Google Cloud: China Achieves “Cyber Superpower” Status

Posted on by

China has reached a “cyber superpower” status, which makes it extremely challenging to stop, according to Sandra Joyce, Vice President of Google Threat Intelligence Group.

Speaking to the press during the Google Cloud Next 2025 event, Joyce said that we are looking at a major increase in China’s cyber capability.

This includes an ongoing growth in zero-day vulnerability exploitations in the wild by Chinese state hackers, which has risen exponentially since 2021.

A particularly concerning development is these actors’ ability to circumvent security controls and stay undetected in networks.

This was demonstrated by the prolonged cyber intrusion by the Volt Typhoon group in US government and critical infrastructure networks.

Joyce noted: “They’re leveraging what we’re calling the visibility gap, concentrating their efforts on those devices where endpoint detection and response solutions (EDRs) don’t traditionally operate, such as firewalls and edge devices.”

While Chinese state actors previously could be detected by identifying actor-controlled infrastructure used for intrusions, Joyce said they now use rented infrastructure, which is updated approximately every 30 days.

Another common technique employed by these groups is the use of commodity malware during the initial incursion, before deploying fully featured backdoors once full access is gained.

China Yet to Unleash Destructive Attacks

Notably, unlike the other three major nation-state cyber actors, China has yet to launch any destructive attacks, focusing solely on espionage. This is despite the access it has gained to critical infrastructure in the US and allies, such as energy and water.

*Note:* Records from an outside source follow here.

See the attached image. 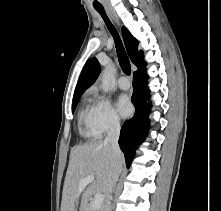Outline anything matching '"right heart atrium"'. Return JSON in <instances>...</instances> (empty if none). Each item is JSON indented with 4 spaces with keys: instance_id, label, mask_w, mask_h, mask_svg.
Wrapping results in <instances>:
<instances>
[{
    "instance_id": "1",
    "label": "right heart atrium",
    "mask_w": 221,
    "mask_h": 211,
    "mask_svg": "<svg viewBox=\"0 0 221 211\" xmlns=\"http://www.w3.org/2000/svg\"><path fill=\"white\" fill-rule=\"evenodd\" d=\"M92 125L99 136L120 128V119L110 101L102 96H95L91 105Z\"/></svg>"
}]
</instances>
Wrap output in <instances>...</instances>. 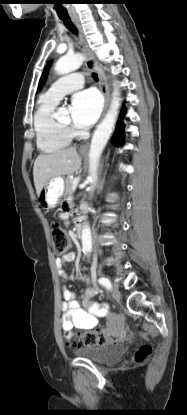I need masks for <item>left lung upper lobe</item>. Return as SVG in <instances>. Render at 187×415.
Returning <instances> with one entry per match:
<instances>
[{
    "label": "left lung upper lobe",
    "instance_id": "5c2ea615",
    "mask_svg": "<svg viewBox=\"0 0 187 415\" xmlns=\"http://www.w3.org/2000/svg\"><path fill=\"white\" fill-rule=\"evenodd\" d=\"M48 68H49V65H47V66L44 68V71H43L42 76H41L40 81H39L38 91L41 89V87H42V86H43V84L45 83Z\"/></svg>",
    "mask_w": 187,
    "mask_h": 415
}]
</instances>
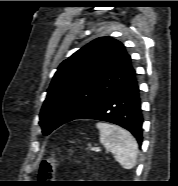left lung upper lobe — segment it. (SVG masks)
<instances>
[{
  "label": "left lung upper lobe",
  "instance_id": "1",
  "mask_svg": "<svg viewBox=\"0 0 178 186\" xmlns=\"http://www.w3.org/2000/svg\"><path fill=\"white\" fill-rule=\"evenodd\" d=\"M134 74L122 43L111 37L91 41L58 67L40 113L43 134L72 121Z\"/></svg>",
  "mask_w": 178,
  "mask_h": 186
}]
</instances>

Russia has shown it to us many times over, Iran has shown it, North Korea has shown it, but China has not,” Joyce said.

Government officials have warned that China is likely pre-positioning itself in these systems to be able to launch destructive attacks in the event of escalating geopolitical tensions or military conflict.

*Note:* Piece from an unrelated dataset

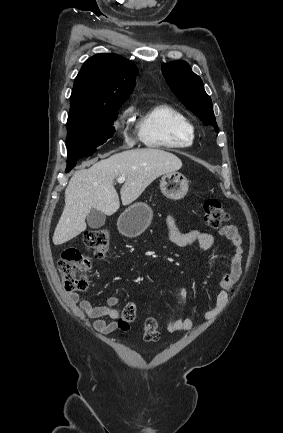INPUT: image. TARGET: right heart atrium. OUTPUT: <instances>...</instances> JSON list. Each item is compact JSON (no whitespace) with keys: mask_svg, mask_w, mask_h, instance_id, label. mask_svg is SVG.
Instances as JSON below:
<instances>
[{"mask_svg":"<svg viewBox=\"0 0 283 433\" xmlns=\"http://www.w3.org/2000/svg\"><path fill=\"white\" fill-rule=\"evenodd\" d=\"M131 112V108H126L120 115H118L113 123L112 130L114 135L119 140V149H128L135 145L137 136L135 132L127 125L126 119Z\"/></svg>","mask_w":283,"mask_h":433,"instance_id":"obj_1","label":"right heart atrium"}]
</instances>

“There’s likely a capability we haven’t seen but certainly espionage is first and foremost China’s big lever to pull,” Joyce explained.

Cybercriminals Remain the Primary Threat

Despite the high concerns about nation state cyber activity, Joyce emphasized that financially motivated cybercriminals are responsible for most of the attacks seen today.

Heather Adkins, VP Engineering at Google, told Infosecurity that current threats from cybercriminals are also not especially novel, tending to leverage basic security failings such as credential compromise and phishing attacks.

“I actually think we know everything about what hackers are doing,” she noted.

However, the scale of such attacks is making a big difference. In particular, attacker platforms are becoming more automated, which is enabling campaigns to be conducted en masse.

In addition, this trend is lowering the barrier to entry for cybercriminals, who no longer require complex hacking skills.